TASK OBJECTIVE:
Should the word "online" occur in a line of the records, copy that line.
--------------------
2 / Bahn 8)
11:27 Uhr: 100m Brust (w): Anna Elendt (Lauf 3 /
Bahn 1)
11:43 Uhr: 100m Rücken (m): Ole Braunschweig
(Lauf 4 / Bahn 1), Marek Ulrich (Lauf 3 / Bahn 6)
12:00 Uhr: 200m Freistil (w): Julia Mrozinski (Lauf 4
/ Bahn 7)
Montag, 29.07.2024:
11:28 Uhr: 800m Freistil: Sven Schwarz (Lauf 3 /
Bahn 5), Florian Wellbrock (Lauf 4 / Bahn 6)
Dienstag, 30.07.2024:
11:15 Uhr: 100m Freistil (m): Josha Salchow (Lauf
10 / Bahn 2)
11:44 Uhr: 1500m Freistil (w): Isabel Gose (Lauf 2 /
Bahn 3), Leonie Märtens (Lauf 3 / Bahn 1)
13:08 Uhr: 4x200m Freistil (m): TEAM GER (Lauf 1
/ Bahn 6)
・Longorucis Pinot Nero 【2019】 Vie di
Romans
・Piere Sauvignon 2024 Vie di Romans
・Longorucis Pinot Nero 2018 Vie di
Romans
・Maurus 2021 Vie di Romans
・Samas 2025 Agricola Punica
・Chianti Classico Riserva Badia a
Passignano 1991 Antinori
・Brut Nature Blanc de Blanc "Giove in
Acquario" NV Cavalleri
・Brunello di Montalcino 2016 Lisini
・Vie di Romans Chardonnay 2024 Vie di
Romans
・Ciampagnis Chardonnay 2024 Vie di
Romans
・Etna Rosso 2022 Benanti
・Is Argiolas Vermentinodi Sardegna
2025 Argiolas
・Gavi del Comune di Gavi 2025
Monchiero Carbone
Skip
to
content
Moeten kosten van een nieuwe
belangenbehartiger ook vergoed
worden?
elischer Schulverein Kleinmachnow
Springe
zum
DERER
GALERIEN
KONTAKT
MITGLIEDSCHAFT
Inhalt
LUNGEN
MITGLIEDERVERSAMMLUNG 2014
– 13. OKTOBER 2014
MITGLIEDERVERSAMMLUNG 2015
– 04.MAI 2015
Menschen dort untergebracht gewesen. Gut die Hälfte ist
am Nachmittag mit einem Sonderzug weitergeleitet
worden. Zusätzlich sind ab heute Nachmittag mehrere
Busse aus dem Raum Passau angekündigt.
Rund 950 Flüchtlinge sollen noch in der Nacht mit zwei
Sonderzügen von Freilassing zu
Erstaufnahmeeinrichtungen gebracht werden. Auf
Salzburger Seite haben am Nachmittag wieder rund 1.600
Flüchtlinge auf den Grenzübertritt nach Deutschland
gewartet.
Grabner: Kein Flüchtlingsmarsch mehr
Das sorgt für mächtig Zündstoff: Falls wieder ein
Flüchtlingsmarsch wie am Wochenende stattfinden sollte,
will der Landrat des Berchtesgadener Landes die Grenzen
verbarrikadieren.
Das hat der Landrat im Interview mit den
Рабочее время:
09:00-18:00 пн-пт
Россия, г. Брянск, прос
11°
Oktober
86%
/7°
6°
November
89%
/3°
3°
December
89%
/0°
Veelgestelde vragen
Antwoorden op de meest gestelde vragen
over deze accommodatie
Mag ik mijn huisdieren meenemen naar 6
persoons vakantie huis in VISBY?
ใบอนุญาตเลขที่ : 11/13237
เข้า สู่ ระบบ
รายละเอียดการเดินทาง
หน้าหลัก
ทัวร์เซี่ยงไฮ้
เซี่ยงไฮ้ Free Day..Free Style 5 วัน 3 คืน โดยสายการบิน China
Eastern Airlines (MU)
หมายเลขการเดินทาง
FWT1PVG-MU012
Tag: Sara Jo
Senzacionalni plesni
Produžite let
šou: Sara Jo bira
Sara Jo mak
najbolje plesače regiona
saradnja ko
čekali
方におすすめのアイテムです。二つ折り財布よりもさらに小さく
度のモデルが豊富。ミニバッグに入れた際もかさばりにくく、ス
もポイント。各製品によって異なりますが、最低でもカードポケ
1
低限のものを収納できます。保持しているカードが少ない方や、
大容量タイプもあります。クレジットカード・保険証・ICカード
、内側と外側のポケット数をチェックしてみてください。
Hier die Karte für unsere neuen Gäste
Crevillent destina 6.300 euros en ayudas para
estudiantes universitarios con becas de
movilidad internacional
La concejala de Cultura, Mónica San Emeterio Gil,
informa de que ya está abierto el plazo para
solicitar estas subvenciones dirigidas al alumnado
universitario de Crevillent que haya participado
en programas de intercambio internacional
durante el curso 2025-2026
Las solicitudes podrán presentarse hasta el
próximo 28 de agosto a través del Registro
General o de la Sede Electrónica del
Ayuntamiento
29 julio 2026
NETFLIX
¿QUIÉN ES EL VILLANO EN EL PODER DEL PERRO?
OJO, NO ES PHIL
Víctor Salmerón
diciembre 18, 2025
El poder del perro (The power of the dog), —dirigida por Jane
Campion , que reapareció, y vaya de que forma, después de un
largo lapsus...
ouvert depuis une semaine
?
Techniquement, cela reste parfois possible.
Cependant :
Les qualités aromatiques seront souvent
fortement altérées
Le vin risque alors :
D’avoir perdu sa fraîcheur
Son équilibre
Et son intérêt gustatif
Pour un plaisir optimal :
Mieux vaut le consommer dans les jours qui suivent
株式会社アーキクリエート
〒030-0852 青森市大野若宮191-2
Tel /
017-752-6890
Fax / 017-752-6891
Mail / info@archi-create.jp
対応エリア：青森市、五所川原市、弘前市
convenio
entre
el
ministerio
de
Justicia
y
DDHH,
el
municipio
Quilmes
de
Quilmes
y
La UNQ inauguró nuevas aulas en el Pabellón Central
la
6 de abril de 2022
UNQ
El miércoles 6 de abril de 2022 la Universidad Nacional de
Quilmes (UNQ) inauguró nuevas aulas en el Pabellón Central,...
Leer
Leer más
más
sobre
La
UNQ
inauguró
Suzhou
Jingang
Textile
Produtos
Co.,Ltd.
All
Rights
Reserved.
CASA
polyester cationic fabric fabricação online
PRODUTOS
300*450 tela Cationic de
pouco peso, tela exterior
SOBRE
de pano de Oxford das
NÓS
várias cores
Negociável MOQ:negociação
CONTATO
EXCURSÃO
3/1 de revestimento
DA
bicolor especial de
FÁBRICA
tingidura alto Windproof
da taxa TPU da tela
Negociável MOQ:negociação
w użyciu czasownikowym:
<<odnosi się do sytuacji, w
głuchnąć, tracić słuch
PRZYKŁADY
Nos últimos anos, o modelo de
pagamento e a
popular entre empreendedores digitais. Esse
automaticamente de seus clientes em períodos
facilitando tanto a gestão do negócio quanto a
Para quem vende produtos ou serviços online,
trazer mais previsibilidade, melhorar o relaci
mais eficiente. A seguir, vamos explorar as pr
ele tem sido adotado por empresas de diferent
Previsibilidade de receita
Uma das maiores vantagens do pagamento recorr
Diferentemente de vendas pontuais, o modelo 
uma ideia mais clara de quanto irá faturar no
--------------------
ANSWER FOR THIS EXERCISE:
polyester cationic fabric fabricação online
Para quem vende produtos ou serviços online,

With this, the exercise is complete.